8. Acknowledgment of Waiver of Claims under ADEA. Employee acknowledges that he is waiving and releasing any rights he may have under the Age Discrimination in Employment Act of 1967 (“ADEA”) and that this waiver and release is knowing and voluntary. Employee and the Company agree that this waiver and release does not apply to any rights or claims that may arise under the ADEA after the Effective Date of this Agreement. Employee acknowledges that the consideration given for this waiver and release Agreement is in addition to anything of value to which Employee was already entitled. Employee further acknowledges that he has been advised by this writing that (a) he should consult with an attorney prior to executing this Agreement; (b) he has twenty-one (21) days within which to consider this Agreement (c) he has seven (7) days following the execution of this Agreement by the parties to revoke the Agreement; and (d) this Agreement will not be effective until the revocation period has expired. Any revocation should be in writing and delivered to the Chief Financial Officer at Polycom by close of business on the seventh day from the date that Employee signs this Agreement.

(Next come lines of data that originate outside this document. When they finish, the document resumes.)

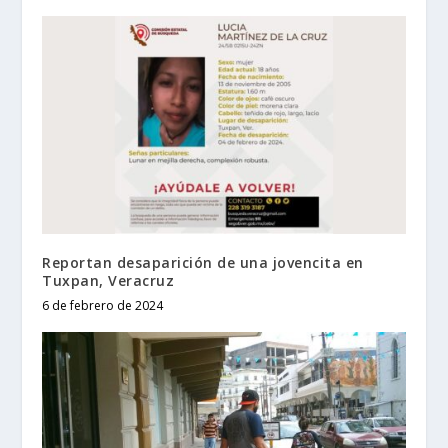
Reportan desaparición de una jovencita en
Tuxpan, Veracruz
6 de febrero de 2024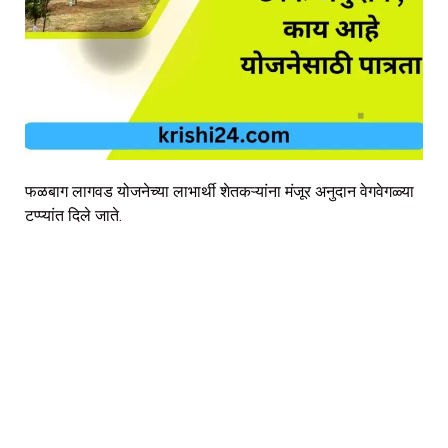
फळबाग लागवड योजनेच्या लाभार्थी शेतकऱ्यांना मंजूर अनुदान वेगवेगळ्या
टप्प्यांत दिले जाते.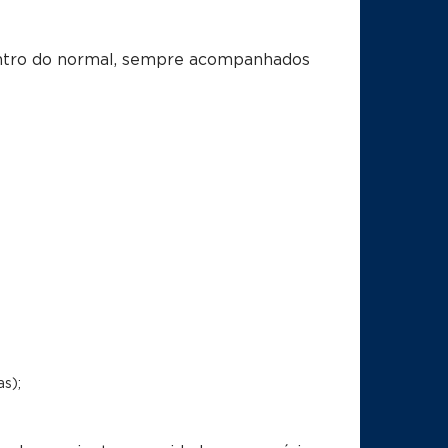
dentro do normal, sempre acompanhados
s);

9. Civil Code Section 1542. Employee represents that he is not aware of any claims against the Company other than the claims that are released by this Agreement. Employee acknowledges that he has been advised by legal counsel and is familiar with the provisions of California Civil Code Section 1542, or any similar provision of Georgia law, which provides as follows:
A GENERAL RELEASE DOES NOT EXTEND TO CLAIMS WHICH THE CREDITOR DOES NOT KNOW OR SUSPECT TO EXIST IN HIS OR HER FAVOR AT TUE TIME OF EXECUTING THE RELEASE, WHICH IF KNOWN BY HIM OR HER MUST HAVE MATERIALLY AFFECTED HIS OR HER SETTLEMENT WITH THE DEBTOR.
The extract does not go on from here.